In a well-designed partitioned solution, it is easy to manage partitions. In a poorly designed solution, you can face huge performance issues moving large amounts of data between partitions. The most important consideration in designing your solution is to plan and test it end to end on a small amount of data.
Initial Loading of the Data Warehouse
You will see some performance benefit during the initial loading of large tables, if you create the table indexes after the initial loading is complete. When you create the indexes, be sure to create the clustered index first; otherwise, you will pay twice for the creation of the nonclustered index. You need to have about 150% more space for a work area when you create a clustered index on a populated table.

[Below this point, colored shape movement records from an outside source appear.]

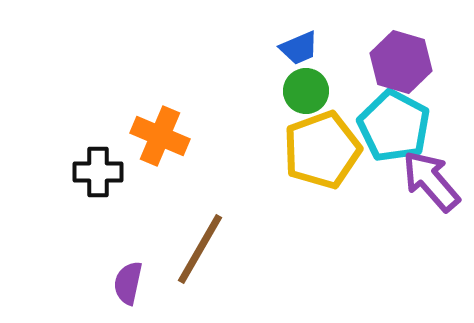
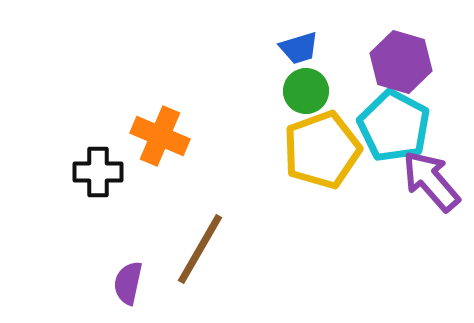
blue trapezoid: rotated 6 degrees clockwise
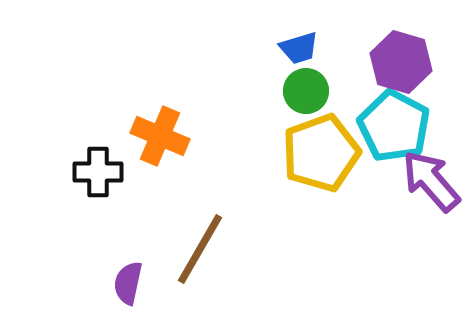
yellow pentagon: moved 1 px left, 3 px down
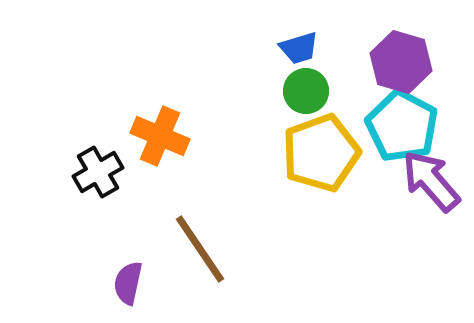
cyan pentagon: moved 8 px right
black cross: rotated 30 degrees counterclockwise
brown line: rotated 64 degrees counterclockwise
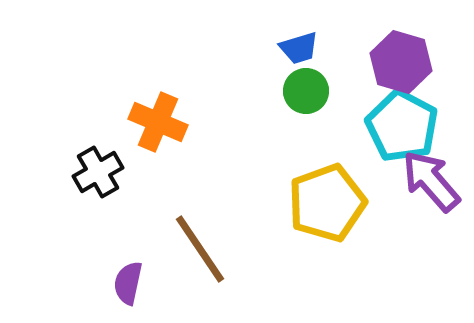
orange cross: moved 2 px left, 14 px up
yellow pentagon: moved 6 px right, 50 px down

You need to create the table partitions for the weeks that are in the initial load.
Managing Table Partitions
On a regular basis and as quickly as possible, you will want to mark filegroups to read-only so that they won't require any more maintenance. You also need to create the partitions for the upcoming periods.
In the following section, we discuss some of the other activities necessary for keeping your system working well, such as the maintenance of the indexes of the active partitions, how to move old data out of the table, and an optimal backup strategy that avoids repetitively backing up unchanged historical data.
If data in a partition is changing frequently, the indexes can become fragmented and index pages will not be full, which reduces performance. After you have populated a partition with all the data for its prescribed time period, consider performing an index reorganization to remove the empty space on index and data pages. One of the advantages of partitioning a table is that you can perform index maintenance on a single partition. If most of your partitions are historical, and so they haven't changed, they will not need to have any index maintenance performed on them. You only need to consider the current partition for maintenance.
You can tell how fragmented an index is using the system function sys.dm_db_index_physical_stats. For example, to see the fragmentation in the indexes in the Call Detail table, execute this statement:
SELECT IndexName, AvgFragmentation FROM sys.dm_db_index_physical_stats (N'dbo.[Call Detail]', DEFAULT, DEFAULT, N'Detailed');
You can view index fragmentation or rebuild or reorganize an index in SQL Management Studio by right-clicking the index in the Object Explorer and choosing Rebuild or Reorganize, as shown in Figure 11-10. As a rule of thumb, you would choose to reorganize an index if the fragmentation were less than 30 percent, and you would rebuild it if the fragmentation were greater than 30 percent. You can target all indexes by right-clicking the Index node rather than a single index.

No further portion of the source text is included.